══ Provided records
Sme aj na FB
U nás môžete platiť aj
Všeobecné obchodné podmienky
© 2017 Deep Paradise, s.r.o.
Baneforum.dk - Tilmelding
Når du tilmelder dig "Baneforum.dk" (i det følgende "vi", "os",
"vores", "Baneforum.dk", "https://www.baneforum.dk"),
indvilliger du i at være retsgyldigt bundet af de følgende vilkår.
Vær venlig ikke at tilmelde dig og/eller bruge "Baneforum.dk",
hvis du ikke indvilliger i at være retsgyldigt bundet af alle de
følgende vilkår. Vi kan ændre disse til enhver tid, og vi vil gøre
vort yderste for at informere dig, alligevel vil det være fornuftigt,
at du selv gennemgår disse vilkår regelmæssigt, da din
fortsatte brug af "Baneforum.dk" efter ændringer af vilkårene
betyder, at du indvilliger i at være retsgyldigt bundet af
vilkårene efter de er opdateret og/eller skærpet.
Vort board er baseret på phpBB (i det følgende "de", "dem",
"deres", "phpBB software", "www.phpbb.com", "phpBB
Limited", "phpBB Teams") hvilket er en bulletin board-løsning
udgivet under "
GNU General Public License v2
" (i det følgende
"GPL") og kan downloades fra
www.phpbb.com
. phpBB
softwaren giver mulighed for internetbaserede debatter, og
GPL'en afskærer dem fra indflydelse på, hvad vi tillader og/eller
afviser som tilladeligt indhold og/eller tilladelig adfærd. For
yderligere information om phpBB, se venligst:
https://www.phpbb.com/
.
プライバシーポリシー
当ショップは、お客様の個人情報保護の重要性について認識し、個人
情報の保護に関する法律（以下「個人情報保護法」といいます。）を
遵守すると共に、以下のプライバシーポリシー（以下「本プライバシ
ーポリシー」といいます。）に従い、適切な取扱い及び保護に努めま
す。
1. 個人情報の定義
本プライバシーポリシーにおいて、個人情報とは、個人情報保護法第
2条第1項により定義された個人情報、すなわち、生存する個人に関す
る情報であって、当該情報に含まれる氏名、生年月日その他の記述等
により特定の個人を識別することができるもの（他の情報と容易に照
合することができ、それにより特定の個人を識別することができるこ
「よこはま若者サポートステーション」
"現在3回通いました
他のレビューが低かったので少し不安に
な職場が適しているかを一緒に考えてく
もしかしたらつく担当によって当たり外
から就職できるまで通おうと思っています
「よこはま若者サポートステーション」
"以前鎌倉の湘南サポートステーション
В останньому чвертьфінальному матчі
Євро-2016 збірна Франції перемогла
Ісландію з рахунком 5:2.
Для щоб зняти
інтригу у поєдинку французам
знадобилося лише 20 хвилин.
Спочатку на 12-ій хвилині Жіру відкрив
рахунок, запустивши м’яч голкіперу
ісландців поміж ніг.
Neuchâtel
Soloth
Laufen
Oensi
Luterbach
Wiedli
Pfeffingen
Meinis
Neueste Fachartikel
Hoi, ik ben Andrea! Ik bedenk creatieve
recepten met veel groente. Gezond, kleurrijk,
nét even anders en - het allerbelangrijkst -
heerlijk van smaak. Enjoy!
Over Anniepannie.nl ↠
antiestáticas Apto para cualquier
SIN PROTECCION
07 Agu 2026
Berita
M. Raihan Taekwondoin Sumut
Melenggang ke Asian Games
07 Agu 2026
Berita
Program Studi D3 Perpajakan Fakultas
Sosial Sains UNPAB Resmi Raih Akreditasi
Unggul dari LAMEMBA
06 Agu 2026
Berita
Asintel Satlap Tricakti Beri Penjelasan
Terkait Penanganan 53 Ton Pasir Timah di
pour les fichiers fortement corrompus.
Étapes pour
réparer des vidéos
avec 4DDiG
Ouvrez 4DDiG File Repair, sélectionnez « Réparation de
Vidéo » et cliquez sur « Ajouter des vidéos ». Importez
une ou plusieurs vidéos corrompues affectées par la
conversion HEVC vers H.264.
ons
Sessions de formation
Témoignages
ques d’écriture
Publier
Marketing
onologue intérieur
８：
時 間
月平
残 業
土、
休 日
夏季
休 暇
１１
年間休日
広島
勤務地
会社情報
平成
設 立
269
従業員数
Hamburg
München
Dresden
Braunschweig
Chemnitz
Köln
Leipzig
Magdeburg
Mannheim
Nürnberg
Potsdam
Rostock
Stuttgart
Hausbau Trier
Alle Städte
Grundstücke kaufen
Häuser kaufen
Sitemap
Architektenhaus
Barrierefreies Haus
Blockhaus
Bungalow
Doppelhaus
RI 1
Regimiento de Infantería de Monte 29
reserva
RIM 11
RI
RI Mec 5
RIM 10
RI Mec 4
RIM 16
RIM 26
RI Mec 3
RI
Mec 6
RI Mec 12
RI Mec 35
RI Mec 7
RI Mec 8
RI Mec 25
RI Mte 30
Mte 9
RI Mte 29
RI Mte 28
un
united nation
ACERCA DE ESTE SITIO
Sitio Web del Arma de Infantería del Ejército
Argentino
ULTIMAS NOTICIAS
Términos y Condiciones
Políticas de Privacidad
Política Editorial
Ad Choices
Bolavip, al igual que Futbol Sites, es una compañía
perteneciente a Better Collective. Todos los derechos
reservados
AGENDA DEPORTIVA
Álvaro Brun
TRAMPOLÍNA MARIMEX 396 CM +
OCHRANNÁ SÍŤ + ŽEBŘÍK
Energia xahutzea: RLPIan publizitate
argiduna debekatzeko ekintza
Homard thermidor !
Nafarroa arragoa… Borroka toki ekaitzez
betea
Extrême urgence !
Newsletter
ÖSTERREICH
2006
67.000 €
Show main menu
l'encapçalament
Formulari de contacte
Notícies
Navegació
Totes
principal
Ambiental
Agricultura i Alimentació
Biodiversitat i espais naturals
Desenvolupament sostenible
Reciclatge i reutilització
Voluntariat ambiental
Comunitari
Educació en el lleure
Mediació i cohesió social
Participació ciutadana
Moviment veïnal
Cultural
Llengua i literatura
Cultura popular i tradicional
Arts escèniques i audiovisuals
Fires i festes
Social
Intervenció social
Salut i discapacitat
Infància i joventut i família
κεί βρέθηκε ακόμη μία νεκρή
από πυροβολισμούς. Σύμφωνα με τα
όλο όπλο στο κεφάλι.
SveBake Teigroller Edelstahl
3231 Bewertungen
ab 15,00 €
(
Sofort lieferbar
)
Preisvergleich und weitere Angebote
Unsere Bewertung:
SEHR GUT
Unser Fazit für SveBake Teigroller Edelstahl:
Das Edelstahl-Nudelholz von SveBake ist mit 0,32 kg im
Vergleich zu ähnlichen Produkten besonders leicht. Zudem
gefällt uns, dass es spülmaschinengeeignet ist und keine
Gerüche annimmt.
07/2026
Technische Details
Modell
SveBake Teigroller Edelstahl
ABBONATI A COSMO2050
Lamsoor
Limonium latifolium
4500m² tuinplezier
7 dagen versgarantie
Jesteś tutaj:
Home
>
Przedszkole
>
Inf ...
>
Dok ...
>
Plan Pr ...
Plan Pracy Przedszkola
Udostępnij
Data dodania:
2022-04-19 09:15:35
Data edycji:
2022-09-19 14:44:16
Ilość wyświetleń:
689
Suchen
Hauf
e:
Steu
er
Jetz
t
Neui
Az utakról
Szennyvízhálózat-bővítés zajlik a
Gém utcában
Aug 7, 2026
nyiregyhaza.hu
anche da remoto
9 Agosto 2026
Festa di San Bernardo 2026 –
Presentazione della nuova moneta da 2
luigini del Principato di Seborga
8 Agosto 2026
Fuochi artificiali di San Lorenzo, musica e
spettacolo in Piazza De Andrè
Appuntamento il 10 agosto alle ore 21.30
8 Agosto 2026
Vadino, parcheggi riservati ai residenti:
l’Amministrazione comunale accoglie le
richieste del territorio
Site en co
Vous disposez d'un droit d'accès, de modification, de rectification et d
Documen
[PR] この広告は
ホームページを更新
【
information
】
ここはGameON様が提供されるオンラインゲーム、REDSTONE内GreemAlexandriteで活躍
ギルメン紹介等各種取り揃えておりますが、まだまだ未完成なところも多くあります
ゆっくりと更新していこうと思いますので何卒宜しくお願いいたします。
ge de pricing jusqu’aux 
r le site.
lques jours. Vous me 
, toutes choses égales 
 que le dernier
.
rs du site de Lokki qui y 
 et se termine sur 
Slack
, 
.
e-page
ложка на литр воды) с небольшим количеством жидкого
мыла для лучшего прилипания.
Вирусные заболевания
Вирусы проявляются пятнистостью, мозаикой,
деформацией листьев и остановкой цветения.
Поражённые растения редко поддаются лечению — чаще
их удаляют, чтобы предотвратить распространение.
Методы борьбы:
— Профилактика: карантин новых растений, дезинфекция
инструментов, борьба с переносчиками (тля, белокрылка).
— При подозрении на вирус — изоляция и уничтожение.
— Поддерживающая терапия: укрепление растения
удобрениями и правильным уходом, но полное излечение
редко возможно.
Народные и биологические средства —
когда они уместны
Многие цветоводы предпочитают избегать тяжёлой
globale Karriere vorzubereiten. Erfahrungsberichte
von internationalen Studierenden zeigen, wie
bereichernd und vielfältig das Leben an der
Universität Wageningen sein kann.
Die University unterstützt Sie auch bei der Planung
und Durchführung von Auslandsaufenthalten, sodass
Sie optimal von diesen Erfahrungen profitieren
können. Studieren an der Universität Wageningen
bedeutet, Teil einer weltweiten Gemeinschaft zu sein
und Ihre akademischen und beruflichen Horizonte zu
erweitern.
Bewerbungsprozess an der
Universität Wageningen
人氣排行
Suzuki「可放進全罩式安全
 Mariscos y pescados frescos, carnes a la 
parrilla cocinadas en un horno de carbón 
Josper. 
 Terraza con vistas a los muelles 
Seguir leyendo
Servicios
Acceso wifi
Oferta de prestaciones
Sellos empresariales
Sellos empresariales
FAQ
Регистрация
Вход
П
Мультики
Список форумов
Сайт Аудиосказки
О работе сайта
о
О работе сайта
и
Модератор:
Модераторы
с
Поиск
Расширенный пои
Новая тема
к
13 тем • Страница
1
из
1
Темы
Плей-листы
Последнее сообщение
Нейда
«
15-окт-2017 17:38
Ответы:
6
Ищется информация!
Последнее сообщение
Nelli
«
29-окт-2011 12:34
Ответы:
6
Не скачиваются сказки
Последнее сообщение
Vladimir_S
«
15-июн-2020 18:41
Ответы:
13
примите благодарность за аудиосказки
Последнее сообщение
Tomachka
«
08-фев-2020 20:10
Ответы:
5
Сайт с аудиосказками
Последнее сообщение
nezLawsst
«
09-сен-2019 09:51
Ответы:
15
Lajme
════
Exercise brief: Reproduce, exactly as they stand in the data above, the lines from the one that holds "Поражённые растения редко" to the one that holds "терапия: укрепление растения", inclusive.

Task answer:
Поражённые растения редко поддаются лечению — чаще
их удаляют, чтобы предотвратить распространение.
Методы борьбы:
— Профилактика: карантин новых растений, дезинфекция
инструментов, борьба с переносчиками (тля, белокрылка).
— При подозрении на вирус — изоляция и уничтожение.
— Поддерживающая терапия: укрепление растения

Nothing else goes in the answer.